O episódio em que Luciane Barbosa Farias, conhecida como a “primeira-dama do Comando Vermelho amazonense”, foi recebida no ministério da Justiça continua dando pano para a manga. Conforme o ministro Flavio Dino tentou jogar a culpa em nos secretários Rafael Velasco Brandani e Elias Vaz, sem sucesso, a saída foi polarizar a discussão – e transformar o ocorrido em uma briga entre Direita e Esquerda.
A advogada Natividade Maia, responsável pelo Comitê de Prevenção e Combate à Tortura do Amazonas, deu o primeiro passo. Foi dela que partiu a indicação de que Luciane participasse do encontro em Brasília com o secretário Brandani (imagem). “O que tem de palpável contra essa pessoa? Eu não tenho um único documento oficial, nada, que ligue essa jovem, essa mulher, à organização criminosa”, disse.

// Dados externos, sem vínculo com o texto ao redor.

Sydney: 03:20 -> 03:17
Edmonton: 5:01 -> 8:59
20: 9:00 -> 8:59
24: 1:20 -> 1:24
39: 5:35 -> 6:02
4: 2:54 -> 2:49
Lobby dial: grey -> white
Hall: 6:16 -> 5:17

Alguém poderia dizer que a certidão de casamento serviria para responder à pergunta de Natividade. Afinal, casos como o de Kay Adams, personagem do filme “O Poderoso Chefão”, dificilmente existem na vida real, em especial no Brasil. Esposa de Michael Corleone, ela não compactua com as práticas criminosas do marido e até se separa dele por conta de suas atividades na Máfia.

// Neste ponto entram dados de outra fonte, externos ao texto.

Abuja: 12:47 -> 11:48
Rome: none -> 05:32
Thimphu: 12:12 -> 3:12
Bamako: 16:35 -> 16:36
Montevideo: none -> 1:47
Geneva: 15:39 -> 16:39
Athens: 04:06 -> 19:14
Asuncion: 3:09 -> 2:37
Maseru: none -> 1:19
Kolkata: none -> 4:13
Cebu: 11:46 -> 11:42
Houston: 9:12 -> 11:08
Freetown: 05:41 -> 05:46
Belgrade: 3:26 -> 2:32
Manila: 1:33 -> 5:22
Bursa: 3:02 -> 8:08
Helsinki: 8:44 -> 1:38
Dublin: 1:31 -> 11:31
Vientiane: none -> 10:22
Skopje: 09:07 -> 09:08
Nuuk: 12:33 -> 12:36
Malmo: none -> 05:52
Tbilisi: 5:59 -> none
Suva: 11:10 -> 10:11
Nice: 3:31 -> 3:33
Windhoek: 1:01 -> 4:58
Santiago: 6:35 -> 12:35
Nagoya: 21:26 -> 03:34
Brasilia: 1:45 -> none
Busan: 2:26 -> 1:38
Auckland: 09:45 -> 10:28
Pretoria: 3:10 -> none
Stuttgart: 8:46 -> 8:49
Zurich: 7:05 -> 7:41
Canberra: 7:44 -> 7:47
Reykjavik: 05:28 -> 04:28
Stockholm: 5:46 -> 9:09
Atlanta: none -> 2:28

Mas vamos dizer que esse argumento seja proveniente de uma visão machista do mundo (afinal, a advogada colocou a palavra “mulher” em sua argumentação para tentar criar uma narrativa diferente ao caso). Segundo o jornal O Estado de S. Paulo, Luciane, juntamente com o marido, foi condenada em segunda instância por lavagem de dinheiro, associação para o tráfico e organização criminosa. A cônjuge de “Tio Patinhas” recebeu uma sentença de dez anos e recorre em liberdade.
Por fim, não existem exatamente contratos de prestação de serviços entre o crime organizado e seus colaboradores. Mas, neste caso, indícios não faltam. A desembargadora Vânia Marques Marinho, do Tribunal de Justiça do Amazonas, escreveu o seguinte na condenação da “Primeira-Dama”: “Luciane Barbosa Farias era a responsável por acobertar a ilicitude do tráfico, tornando o numerário deste com personificação lícita, ao efetuar compra de veículos, apartamentos e até mesmo abrindo empreendimento. Logo, inquestionável é a participação da Apelada na organização criminosa ‘Comando Vermelho’”.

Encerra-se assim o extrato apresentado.